BEGIN Source data
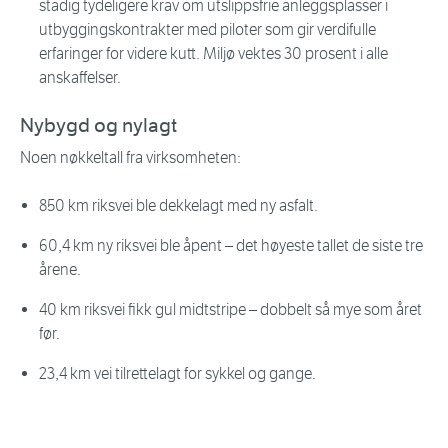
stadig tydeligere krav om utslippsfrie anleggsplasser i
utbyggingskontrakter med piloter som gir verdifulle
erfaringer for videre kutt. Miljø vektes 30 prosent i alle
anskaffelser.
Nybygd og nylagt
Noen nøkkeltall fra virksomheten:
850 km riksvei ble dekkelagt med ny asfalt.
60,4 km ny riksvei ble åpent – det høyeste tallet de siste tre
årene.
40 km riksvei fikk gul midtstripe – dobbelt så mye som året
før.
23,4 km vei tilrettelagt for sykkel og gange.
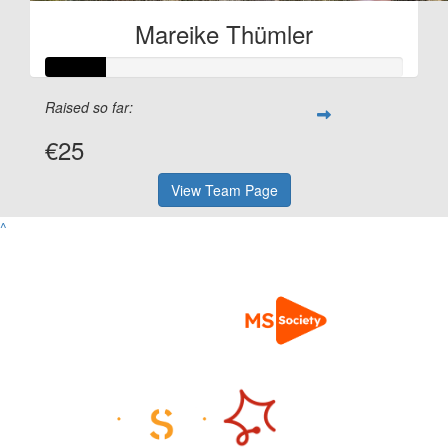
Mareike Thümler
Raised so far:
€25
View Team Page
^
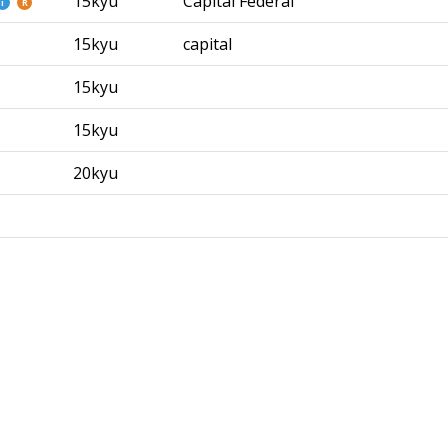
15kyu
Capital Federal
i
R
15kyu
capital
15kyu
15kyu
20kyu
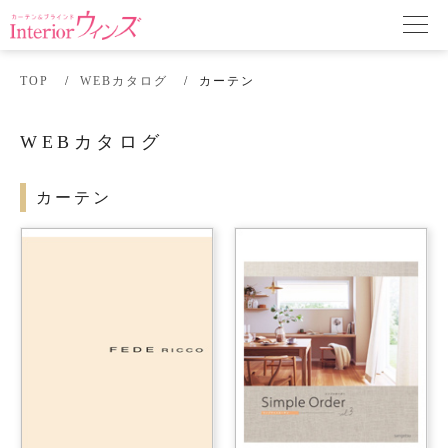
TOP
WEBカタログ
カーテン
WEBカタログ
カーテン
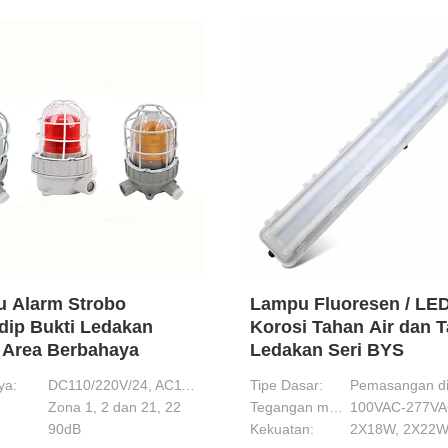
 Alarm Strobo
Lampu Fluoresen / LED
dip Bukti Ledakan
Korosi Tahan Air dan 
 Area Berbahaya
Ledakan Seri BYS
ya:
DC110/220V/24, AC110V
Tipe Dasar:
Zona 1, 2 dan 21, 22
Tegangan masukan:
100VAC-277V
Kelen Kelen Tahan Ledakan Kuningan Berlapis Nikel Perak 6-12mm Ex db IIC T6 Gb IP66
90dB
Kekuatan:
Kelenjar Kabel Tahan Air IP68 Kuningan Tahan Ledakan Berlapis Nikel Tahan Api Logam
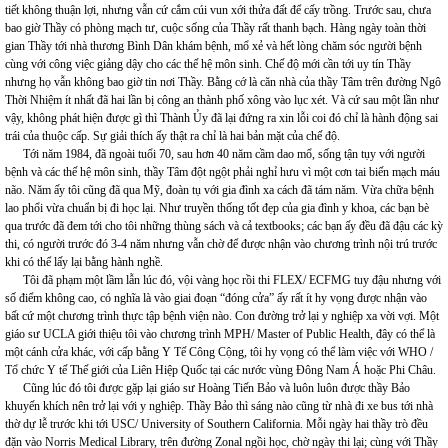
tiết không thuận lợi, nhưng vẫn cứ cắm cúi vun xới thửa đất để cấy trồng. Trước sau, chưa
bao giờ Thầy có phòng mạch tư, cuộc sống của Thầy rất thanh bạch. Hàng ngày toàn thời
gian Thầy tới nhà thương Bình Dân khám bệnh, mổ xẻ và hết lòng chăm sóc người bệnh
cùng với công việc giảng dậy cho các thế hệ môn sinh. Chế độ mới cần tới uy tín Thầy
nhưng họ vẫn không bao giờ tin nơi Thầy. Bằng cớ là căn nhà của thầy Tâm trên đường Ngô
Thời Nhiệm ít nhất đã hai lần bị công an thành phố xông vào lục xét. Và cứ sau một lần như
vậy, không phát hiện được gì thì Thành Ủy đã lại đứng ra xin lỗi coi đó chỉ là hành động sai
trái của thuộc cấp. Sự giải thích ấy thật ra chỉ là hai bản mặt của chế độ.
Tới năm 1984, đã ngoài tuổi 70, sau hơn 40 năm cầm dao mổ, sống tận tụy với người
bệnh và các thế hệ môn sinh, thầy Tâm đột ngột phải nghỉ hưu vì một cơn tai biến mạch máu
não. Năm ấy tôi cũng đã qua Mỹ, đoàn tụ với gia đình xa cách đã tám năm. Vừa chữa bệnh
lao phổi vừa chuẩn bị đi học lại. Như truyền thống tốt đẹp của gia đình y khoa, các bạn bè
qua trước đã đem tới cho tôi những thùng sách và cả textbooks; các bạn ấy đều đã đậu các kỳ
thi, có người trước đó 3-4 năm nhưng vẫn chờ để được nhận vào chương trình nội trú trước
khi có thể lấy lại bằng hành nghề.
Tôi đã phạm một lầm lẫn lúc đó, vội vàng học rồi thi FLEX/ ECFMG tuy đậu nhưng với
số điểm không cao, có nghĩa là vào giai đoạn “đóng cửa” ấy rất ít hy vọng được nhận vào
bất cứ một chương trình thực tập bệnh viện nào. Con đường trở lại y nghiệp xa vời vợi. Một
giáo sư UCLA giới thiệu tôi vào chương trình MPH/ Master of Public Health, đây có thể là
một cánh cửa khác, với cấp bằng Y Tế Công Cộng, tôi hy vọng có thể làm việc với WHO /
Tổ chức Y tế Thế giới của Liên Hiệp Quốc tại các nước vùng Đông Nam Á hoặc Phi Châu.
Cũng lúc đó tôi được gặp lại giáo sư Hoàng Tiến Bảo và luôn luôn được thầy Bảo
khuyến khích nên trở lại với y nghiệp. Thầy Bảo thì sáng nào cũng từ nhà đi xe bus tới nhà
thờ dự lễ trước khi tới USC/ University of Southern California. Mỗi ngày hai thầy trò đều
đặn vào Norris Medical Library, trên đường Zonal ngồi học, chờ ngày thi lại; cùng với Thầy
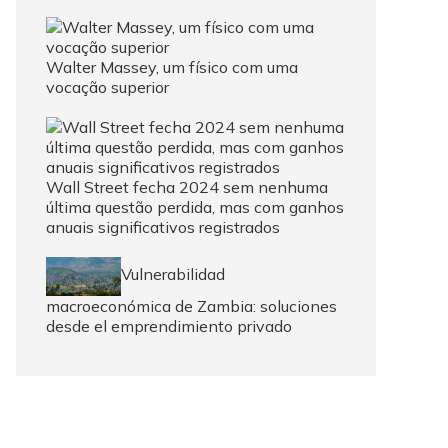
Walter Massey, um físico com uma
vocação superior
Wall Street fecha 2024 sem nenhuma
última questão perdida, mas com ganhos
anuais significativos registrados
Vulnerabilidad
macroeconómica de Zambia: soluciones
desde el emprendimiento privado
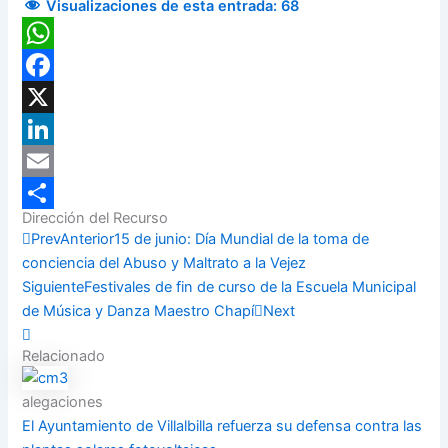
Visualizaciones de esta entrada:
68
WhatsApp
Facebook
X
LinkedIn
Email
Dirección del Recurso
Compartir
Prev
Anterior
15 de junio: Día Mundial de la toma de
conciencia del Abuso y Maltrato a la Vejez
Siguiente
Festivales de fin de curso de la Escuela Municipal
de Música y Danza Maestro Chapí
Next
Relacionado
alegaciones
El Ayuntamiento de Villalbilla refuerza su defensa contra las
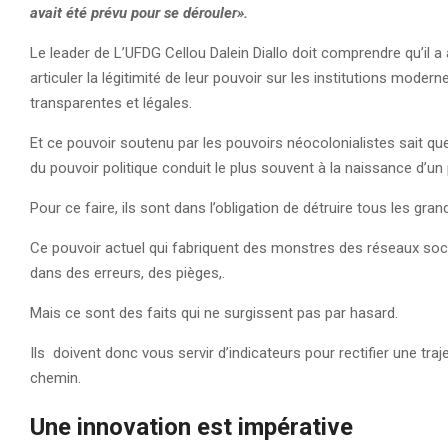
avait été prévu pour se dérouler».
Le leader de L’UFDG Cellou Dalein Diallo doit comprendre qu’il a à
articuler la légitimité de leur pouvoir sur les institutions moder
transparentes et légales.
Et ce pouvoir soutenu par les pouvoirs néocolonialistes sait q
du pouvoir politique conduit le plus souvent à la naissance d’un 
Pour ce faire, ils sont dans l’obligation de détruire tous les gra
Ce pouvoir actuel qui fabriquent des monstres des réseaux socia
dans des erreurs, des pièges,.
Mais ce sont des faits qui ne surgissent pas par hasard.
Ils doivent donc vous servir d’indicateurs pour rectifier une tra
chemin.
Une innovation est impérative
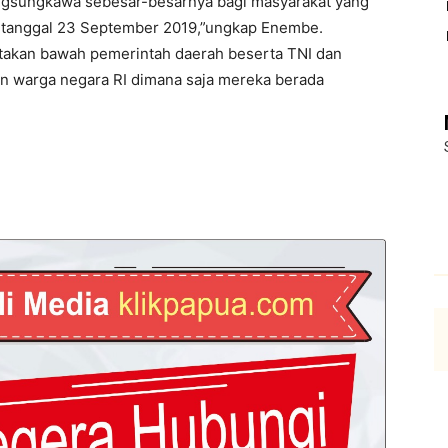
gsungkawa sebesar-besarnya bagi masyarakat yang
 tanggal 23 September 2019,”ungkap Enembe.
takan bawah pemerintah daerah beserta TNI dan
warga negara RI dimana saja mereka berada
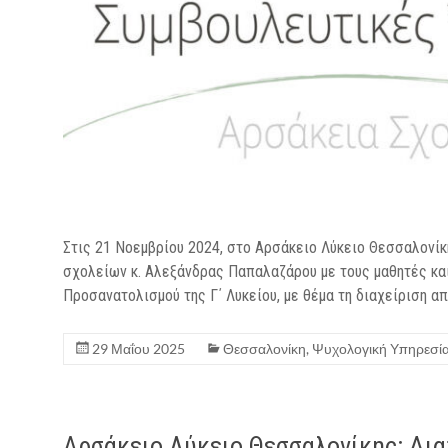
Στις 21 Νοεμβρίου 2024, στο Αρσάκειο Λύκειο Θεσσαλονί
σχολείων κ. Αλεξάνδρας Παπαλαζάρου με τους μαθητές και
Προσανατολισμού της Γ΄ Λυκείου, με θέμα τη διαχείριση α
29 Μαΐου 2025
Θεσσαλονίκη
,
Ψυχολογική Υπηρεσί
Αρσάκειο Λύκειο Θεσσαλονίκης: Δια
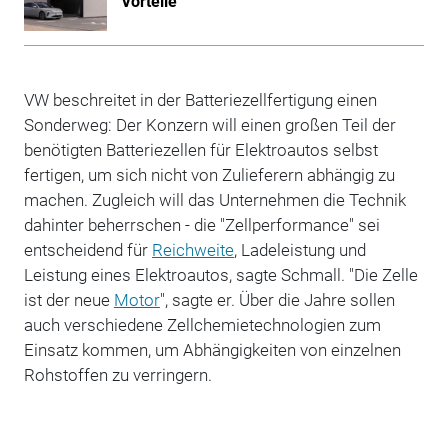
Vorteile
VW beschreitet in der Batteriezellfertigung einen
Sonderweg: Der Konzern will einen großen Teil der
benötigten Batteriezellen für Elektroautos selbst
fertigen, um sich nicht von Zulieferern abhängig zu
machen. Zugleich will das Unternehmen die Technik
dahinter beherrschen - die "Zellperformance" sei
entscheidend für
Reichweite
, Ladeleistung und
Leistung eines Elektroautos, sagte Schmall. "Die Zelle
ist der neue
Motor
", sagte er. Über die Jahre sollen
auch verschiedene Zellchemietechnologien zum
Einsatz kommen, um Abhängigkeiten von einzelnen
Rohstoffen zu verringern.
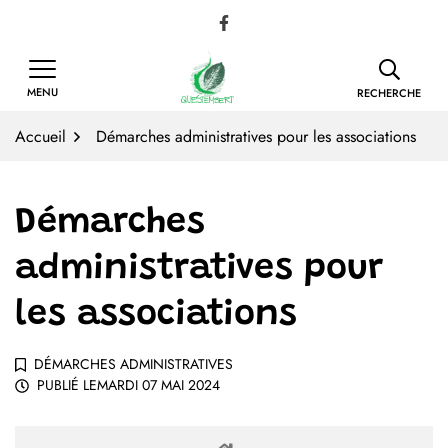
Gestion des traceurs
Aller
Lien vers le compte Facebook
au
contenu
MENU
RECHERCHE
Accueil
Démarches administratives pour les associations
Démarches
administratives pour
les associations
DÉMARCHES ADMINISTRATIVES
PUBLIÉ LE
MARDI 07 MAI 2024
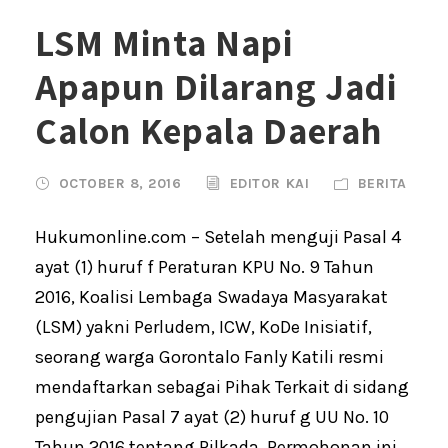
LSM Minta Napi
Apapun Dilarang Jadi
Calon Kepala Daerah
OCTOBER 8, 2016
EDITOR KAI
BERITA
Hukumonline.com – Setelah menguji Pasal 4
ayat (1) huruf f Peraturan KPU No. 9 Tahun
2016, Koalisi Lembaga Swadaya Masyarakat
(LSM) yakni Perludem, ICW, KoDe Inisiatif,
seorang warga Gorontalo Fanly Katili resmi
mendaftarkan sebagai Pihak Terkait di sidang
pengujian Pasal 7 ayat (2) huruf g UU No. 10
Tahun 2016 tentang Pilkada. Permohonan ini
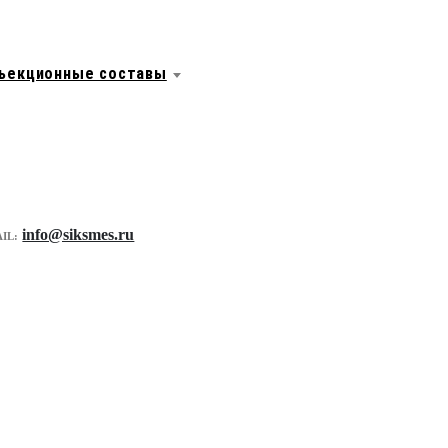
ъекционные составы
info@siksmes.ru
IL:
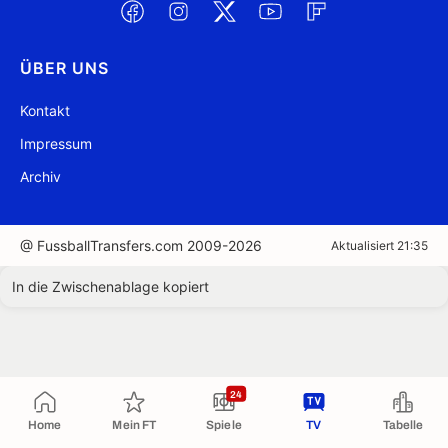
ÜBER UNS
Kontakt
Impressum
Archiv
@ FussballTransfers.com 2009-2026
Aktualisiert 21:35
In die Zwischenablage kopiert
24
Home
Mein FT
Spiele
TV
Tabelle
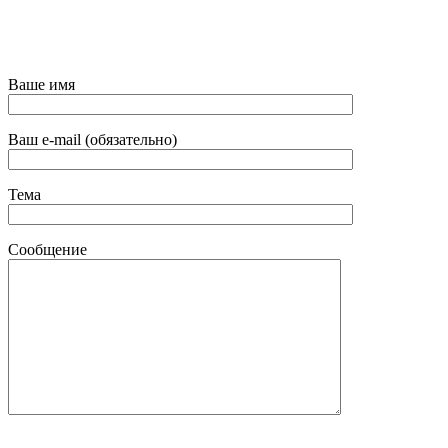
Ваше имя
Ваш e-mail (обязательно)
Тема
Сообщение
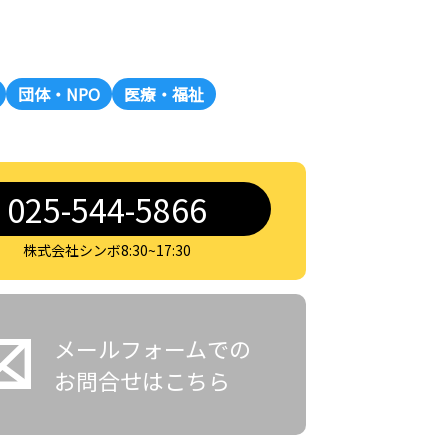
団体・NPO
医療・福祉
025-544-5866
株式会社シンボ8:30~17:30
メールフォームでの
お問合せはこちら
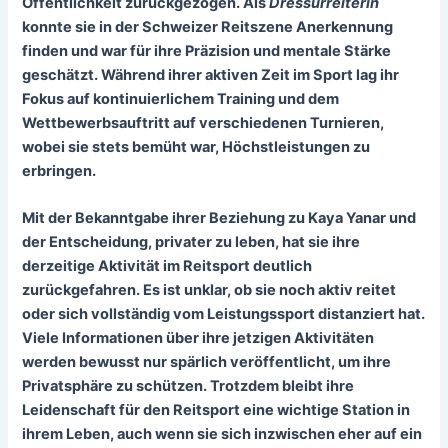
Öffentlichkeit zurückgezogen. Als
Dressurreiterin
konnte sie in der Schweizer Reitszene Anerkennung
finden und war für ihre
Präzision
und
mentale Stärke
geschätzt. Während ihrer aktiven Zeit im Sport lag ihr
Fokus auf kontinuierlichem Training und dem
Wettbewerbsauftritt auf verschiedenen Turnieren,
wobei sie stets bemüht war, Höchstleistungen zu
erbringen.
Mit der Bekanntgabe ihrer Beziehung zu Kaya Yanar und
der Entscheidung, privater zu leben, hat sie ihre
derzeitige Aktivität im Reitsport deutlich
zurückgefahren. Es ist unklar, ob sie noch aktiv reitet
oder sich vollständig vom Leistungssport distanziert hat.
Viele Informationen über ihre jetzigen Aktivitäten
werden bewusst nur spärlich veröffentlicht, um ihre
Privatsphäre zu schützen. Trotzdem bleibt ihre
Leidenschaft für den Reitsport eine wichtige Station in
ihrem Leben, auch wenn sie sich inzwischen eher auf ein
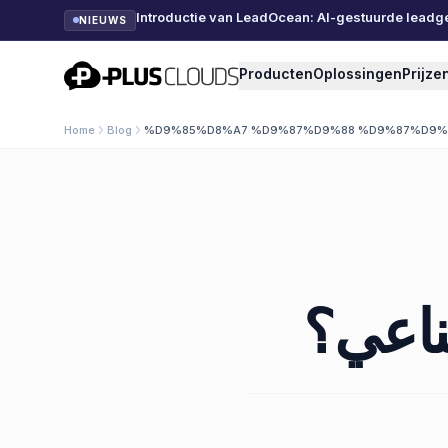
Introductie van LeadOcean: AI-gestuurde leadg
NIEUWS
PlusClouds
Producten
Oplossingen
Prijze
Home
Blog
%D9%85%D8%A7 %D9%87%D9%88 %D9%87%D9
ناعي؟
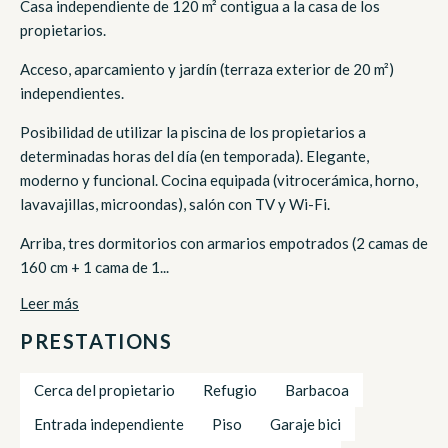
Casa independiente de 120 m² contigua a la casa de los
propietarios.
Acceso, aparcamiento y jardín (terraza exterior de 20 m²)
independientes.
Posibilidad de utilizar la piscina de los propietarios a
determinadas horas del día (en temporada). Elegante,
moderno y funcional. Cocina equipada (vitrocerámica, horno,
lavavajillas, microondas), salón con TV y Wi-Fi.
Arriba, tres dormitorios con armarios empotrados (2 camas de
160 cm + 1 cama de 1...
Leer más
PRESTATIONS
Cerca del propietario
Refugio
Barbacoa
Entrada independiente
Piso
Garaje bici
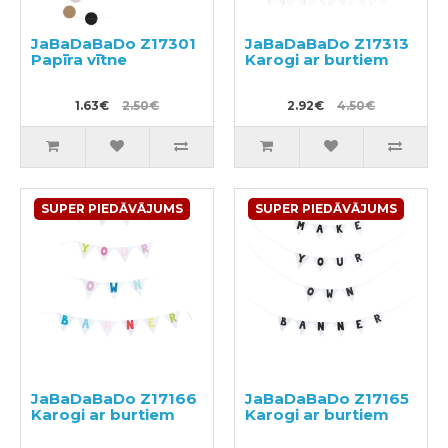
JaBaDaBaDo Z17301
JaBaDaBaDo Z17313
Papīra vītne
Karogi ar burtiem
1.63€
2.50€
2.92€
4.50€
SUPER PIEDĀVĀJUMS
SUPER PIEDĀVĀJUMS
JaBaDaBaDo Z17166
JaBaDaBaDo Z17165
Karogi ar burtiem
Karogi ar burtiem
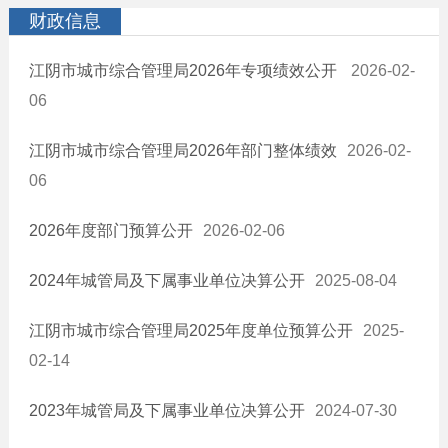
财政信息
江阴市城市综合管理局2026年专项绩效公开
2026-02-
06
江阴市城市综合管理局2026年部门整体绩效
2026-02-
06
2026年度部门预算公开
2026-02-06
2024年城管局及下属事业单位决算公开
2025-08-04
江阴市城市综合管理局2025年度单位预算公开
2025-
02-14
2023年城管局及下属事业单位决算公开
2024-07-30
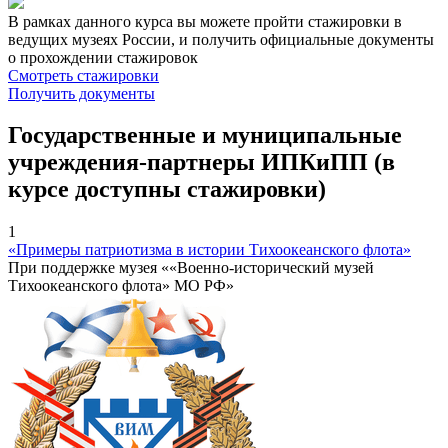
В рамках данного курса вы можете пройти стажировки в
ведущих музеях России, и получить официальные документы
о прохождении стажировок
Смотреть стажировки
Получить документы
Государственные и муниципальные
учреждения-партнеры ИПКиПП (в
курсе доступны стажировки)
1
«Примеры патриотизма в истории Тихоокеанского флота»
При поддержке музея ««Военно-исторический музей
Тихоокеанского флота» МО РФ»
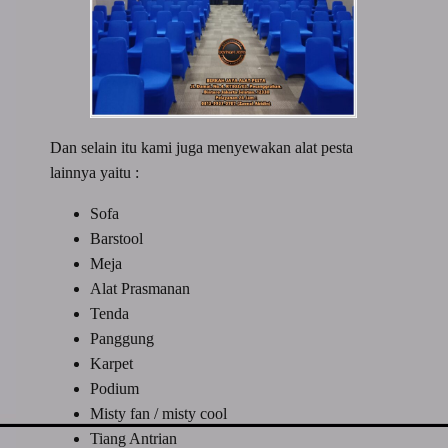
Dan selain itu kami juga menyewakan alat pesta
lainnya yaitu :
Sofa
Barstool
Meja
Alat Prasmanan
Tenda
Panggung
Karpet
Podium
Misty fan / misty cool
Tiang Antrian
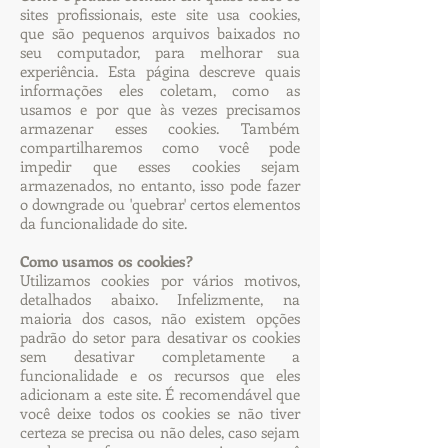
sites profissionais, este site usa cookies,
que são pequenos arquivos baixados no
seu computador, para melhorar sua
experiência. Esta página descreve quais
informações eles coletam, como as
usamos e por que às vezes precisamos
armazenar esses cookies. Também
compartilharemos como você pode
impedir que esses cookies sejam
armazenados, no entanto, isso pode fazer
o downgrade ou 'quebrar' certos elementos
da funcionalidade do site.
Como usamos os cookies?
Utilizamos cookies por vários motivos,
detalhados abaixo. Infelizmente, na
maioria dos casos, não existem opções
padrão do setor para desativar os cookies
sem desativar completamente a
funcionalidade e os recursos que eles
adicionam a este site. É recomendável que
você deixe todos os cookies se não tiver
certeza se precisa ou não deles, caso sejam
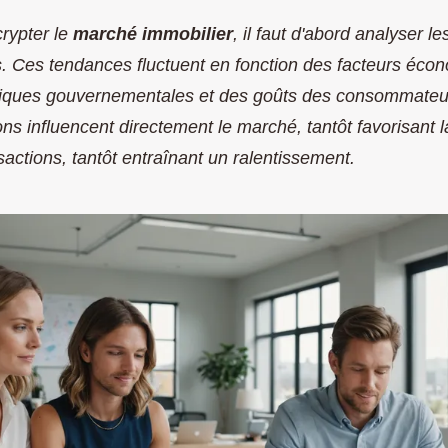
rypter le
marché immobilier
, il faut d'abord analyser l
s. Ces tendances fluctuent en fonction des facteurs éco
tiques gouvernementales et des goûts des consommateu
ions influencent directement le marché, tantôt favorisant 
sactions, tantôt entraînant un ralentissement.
END Source data
§ Work instruction
When a line in the data holds the word "sinh", show that line.

§ Result of this exercise
cùng với công việc giảng dậy cho các thế hệ môn sinh. Chế độ mới cần tới uy tín Thầy
bệnh và các thế hệ môn sinh, thầy Tâm đột ngột phải nghỉ hưu vì một cơn tai biến mạch máu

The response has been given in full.